Nous sommes en train de préparer des générations capables de se faire des guerres. Ce n’est pas de l’alarmisme mais une réalité. Des frontières fermées aboutissent toujours à des conflits.
La notoriété internationale est-elle un lourd fardeau à porter ?
Elle est flatteuse pour l’ego. Quel écrivain ou artiste veut mourir anonyme ? Sortir de l’anonymat procure une sorte d’euphorie au début. Ensuite vient une phase de panique, puis de lucidité. Je me suis interrogé sur les erreurs commises par mes aînés et que je ne dois pas réitérer. L’hypermédiatisation phagocyte la créativité et peut provoquer une inflation de l’ego. J’écris parce que ça donne du sens à ma vie. J’ai eu la chance de connaître la visibilité comme journaliste avant d’être connu comme écrivain.

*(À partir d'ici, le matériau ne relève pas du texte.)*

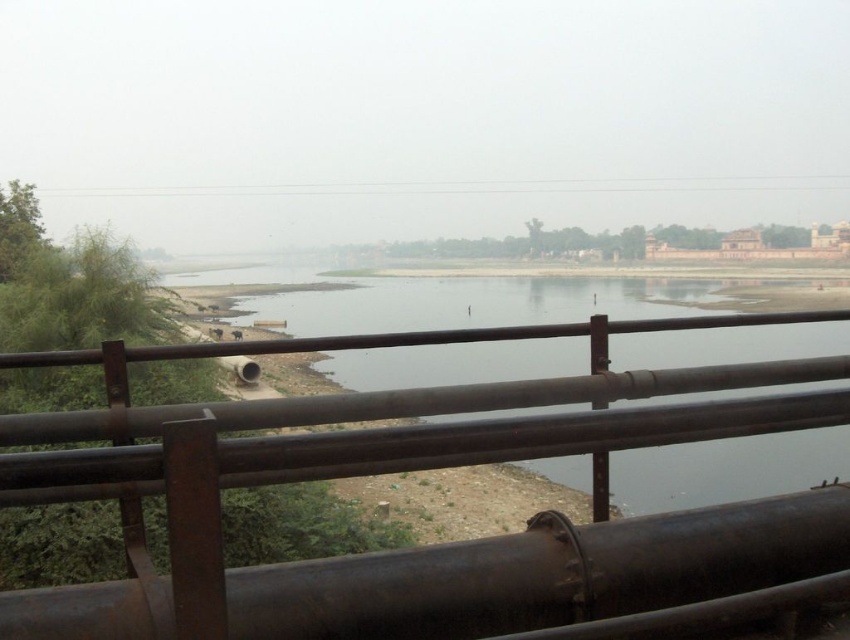 Question: Is rusty metal rail at center to the left of smooth concrete river at center from the viewer's perspective?

Choices:
 (A) yes
 (B) no

Answer: (A)

Question: Among these objects, which one is nearest to the camera?

Choices:
 (A) rusty metal rail at center
 (B) smooth concrete river at center
 (C) rusty metal water pipe at lower center

Answer: (A)

Question: Which of the following is the farthest from the observer?

Choices:
 (A) tap(491, 307)
 (B) tap(0, 467)
 (C) tap(102, 588)

Answer: (A)

Question: Where is rusty metal rail at center located in relation to smooth concrete river at center in the image?

Choices:
 (A) left
 (B) right

Answer: (A)

Question: Is rusty metal rail at center to the left of rusty metal water pipe at lower center from the viewer's perspective?

Choices:
 (A) yes
 (B) no

Answer: (B)

Question: Which point is closer to the camera?

Choices:
 (A) (462, 291)
 (B) (292, 618)

Answer: (B) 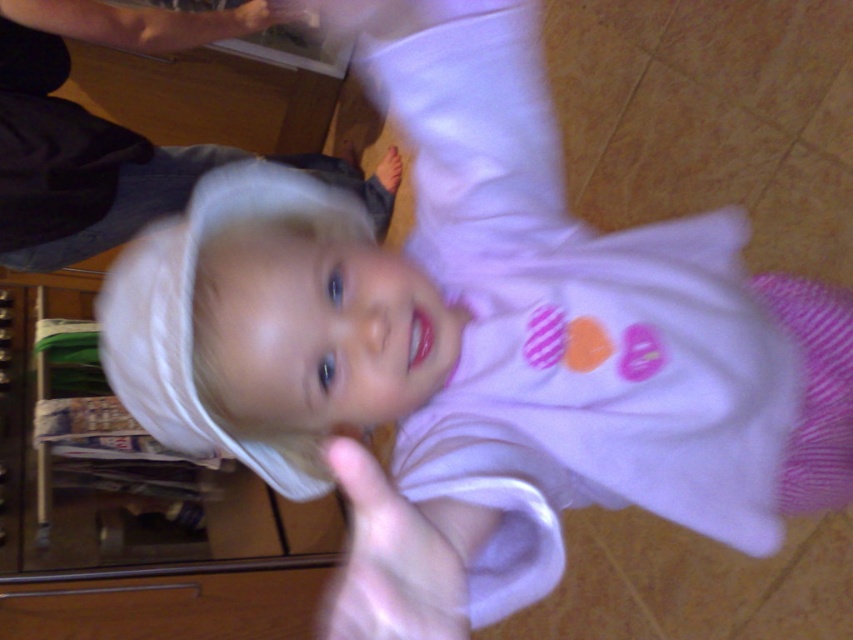 Which is below, white fabric at upper center or smooth skin hand at upper center?

white fabric at upper center is lower down.

Locate an element on the screen. The width and height of the screenshot is (853, 640). white fabric at upper center is located at coordinates 85,132.

Between point (350, 173) and point (236, 26), which one is positioned in front?

Point (236, 26)

This screenshot has height=640, width=853. Identify the location of white fabric at upper center. (85, 132).

Is white fabric at upper center positioned at the back of pink fabric hand at center?

Yes, it is.

In the scene shown: Between white fabric at upper center and pink fabric hand at center, which one is positioned lower?

Positioned lower is pink fabric hand at center.

Is point (94, 141) farther from viewer compared to point (486, 515)?

Yes, point (94, 141) is behind point (486, 515).

In order to click on white fabric at upper center in this screenshot , I will do `click(85, 132)`.

Is point (378, 582) closer to viewer compared to point (289, 3)?

Yes, point (378, 582) is closer to viewer.

Does pink fabric hand at center have a lesser height compared to smooth skin hand at upper center?

Indeed, pink fabric hand at center has a lesser height compared to smooth skin hand at upper center.

Find the location of `pink fabric hand at center`. pink fabric hand at center is located at coordinates (397, 557).

This screenshot has height=640, width=853. In order to click on pink fabric hand at center in this screenshot , I will do (397, 557). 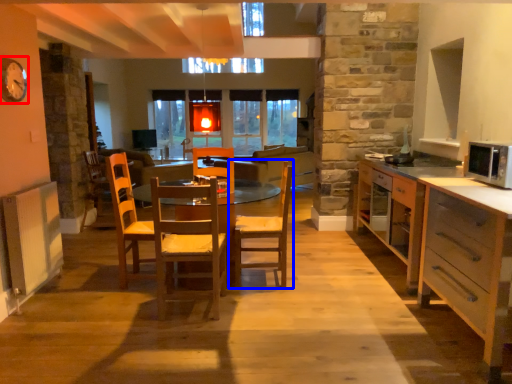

La vanité est l’ennemi du talent. Mon corps est devenu l’enjeu de beaucoup de contradictions. Des gens disent plus de choses que moi en Algérie et cela passe inaperçu. Il suffit que je dise un mot et c’est le tintamarre. Je suis sorti de mon village pour conquérir, pour briller. Courir après les prix ? Si j’étais coureur de fond aux Jeux olympiques, je ne me battrais pas pour être le dernier. Ce n’est pas une honte de gagner. Il faut d’ailleurs restaurer chez nous le mérite, le succès et le triomphe. Nous en sommes arrivés au point où un Algérien qui gagne dans le reste du monde doit se justifier. Le morbide est arrivé à ce qu’on ait honte de nos succès.
Kamel Daoud président, cela changerait quoi ?
Je me déclarerais ancien maquisard. Je plaisante. Ma priorité serait l’école. Restaurer l’Algérie comme centre, ses référents, littérateurs, ses créateurs… L’Algérie comme noyau, comme nombril du monde. Réparer l’algérianité en nous par les manuels scolaires. Décomplexer la question des langues. Nos langues sont plurielles, elles sont plusieurs fenêtres dans une même maison. Elles doivent être restaurées et ennoblies. On ne peut posséder le monde que lorsqu’on possède ses langues.
Régler la question religieuse. L’islam est un choix intime, pas une obligation. L’Algérie est plurielle, amazigh, arabe, chrétienne, juive… La blessure coloniale m’appartient, elle doit m’enrichir et non me handicaper. Il nous faut assumer toutes nos histoires et étendre notre passé plus loin. Je voudrais guérir notre algérianité. La profondeur historique de l’Algérie ne commence pas avec 1830. Notre patrimoine archéologique inestimable peut non seulement nous rapporter de l’argent, mais également nous restituer notre universalité.